It has been a long time since I've blogged. I allowed my blogging, and my serious efforts to heal my lungs, to be waylaid by "family" matters. The tensions created by these matters have done nothing to aid my health. I can only hope the small things I have continued to do will ultimately offset any harm done by undeserved stress. I continue to attend my Qigong classes, although my teacher's summer schedule, and sometimes my own, have caused several classes to be missed. I have practiced here at my house, but have not been as diligent as my health requires. I have continued to swim, but not with the joyous abandon I so loved before. I have also stopped listening to my healing music CDs and my CDs of musical Buddhist chants. I have continued my work with A Course In Miracles, but not as conscientiously as I would have under normal circumstances.

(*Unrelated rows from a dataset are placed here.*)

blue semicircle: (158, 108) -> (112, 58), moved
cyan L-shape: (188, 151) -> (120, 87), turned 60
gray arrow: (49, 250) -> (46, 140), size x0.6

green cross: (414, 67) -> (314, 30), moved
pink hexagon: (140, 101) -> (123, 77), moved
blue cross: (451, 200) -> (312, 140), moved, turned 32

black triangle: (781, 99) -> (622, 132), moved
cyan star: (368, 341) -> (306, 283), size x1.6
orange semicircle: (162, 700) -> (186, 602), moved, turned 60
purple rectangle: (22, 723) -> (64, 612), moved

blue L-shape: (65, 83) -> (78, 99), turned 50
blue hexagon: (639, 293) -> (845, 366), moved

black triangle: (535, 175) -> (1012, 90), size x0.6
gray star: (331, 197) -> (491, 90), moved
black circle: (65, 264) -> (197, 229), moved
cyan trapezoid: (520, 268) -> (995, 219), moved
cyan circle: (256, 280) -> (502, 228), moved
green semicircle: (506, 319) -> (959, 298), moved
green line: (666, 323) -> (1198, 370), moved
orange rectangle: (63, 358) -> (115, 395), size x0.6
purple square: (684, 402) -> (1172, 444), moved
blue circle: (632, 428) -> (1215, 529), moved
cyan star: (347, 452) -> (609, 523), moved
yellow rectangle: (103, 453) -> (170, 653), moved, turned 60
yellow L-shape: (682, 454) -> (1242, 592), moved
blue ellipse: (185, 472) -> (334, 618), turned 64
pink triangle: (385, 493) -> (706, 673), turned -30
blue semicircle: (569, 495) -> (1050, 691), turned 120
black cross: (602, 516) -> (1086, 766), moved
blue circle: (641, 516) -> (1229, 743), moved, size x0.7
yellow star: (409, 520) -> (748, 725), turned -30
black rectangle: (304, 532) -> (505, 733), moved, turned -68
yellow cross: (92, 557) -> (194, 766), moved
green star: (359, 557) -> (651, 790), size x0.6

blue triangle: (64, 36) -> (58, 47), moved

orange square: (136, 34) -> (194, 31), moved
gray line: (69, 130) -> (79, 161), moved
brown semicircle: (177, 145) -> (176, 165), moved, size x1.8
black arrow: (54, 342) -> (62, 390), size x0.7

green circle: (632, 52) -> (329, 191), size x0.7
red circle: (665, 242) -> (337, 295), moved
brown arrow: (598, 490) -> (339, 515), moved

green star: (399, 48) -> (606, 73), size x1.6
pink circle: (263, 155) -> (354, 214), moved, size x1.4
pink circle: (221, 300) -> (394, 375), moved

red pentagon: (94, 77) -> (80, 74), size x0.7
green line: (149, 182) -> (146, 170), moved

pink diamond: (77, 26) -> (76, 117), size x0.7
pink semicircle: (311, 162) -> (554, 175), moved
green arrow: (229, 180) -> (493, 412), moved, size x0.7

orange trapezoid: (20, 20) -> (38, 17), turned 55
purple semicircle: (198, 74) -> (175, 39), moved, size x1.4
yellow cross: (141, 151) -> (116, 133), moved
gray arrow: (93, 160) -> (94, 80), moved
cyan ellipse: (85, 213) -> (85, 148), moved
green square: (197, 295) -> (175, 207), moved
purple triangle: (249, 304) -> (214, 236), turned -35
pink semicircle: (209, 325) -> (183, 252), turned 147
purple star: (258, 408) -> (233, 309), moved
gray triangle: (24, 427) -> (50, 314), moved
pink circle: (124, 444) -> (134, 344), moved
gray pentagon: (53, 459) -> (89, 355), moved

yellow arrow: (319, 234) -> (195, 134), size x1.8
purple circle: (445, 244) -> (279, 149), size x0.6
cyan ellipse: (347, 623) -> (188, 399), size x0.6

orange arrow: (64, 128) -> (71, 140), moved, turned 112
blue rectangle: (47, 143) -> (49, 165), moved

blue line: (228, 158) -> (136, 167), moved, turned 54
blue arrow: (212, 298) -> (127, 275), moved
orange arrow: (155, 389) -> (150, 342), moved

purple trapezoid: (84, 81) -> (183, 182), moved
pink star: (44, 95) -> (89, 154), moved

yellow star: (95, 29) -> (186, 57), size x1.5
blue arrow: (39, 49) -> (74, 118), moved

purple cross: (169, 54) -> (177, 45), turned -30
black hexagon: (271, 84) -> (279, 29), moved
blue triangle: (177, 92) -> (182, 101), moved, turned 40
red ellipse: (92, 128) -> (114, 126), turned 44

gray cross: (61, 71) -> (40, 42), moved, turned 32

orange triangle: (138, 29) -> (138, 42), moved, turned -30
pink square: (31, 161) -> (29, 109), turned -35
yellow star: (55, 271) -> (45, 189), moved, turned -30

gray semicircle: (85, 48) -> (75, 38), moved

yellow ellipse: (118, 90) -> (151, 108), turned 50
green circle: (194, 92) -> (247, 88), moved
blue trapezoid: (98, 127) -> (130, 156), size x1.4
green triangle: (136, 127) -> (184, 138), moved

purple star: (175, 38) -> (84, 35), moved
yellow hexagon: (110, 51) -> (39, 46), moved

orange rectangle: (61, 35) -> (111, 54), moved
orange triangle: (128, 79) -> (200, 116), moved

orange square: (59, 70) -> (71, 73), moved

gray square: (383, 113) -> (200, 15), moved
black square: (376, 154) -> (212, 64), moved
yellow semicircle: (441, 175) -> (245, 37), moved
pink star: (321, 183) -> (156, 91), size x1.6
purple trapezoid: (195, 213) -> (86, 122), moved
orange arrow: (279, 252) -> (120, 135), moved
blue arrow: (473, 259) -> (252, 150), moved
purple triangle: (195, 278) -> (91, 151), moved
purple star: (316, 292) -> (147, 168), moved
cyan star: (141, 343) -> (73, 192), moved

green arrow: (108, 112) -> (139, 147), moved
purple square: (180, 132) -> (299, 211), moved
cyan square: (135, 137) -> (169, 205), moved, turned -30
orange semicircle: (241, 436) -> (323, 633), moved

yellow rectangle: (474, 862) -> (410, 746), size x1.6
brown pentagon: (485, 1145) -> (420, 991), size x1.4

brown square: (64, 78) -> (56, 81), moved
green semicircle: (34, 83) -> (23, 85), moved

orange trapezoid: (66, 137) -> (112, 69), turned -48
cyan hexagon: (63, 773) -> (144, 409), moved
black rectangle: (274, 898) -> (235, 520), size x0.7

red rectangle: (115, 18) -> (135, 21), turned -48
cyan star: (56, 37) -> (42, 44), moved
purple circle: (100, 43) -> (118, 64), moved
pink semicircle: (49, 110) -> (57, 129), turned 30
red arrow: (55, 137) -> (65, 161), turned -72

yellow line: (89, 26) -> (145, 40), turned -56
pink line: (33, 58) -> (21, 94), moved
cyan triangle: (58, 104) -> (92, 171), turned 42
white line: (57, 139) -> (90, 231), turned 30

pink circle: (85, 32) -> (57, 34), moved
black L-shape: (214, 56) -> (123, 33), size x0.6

My "family" matter revolves around the sale of property owned by my mother who passed away in 2008. The property was inherited by four people and was contracted for sale by one. I believe this was simply a mistake on the part of the one, who did not realize the consequences of what was done. However, my attempt to correct the mistake has ruptured into a full blown war between "them" and "me," although I remain an unwilling participant.
I have been vilified and now ostracised by my "family." I have used quotes on that word throughout because I was taught by my parents that "family" will always protect you and always stand by you. "Family" should not argue, but if they do they make up before nightfall. "Family" listens. "Family" cares.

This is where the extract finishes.